**Problem details**:
Reproduce the whole listing word for word. Leave every image out.

.....

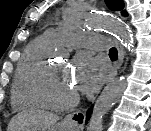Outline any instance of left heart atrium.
<instances>
[{
    "label": "left heart atrium",
    "mask_w": 151,
    "mask_h": 131,
    "mask_svg": "<svg viewBox=\"0 0 151 131\" xmlns=\"http://www.w3.org/2000/svg\"><path fill=\"white\" fill-rule=\"evenodd\" d=\"M74 68L72 77L75 89L83 93L93 92L102 77L98 64L89 55L80 54L74 60Z\"/></svg>",
    "instance_id": "obj_1"
}]
</instances>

.....

**Finished task**:
Outline any instance of left heart atrium.
<instances>
[{
    "label": "left heart atrium",
    "mask_w": 151,
    "mask_h": 131,
    "mask_svg": "<svg viewBox=\"0 0 151 131\" xmlns=\"http://www.w3.org/2000/svg\"><path fill=\"white\" fill-rule=\"evenodd\" d=\"M74 68L72 77L75 89L83 93L93 92L102 77L98 64L89 55L80 54L74 60Z\"/></svg>",
    "instance_id": "obj_1"
}]
</instances>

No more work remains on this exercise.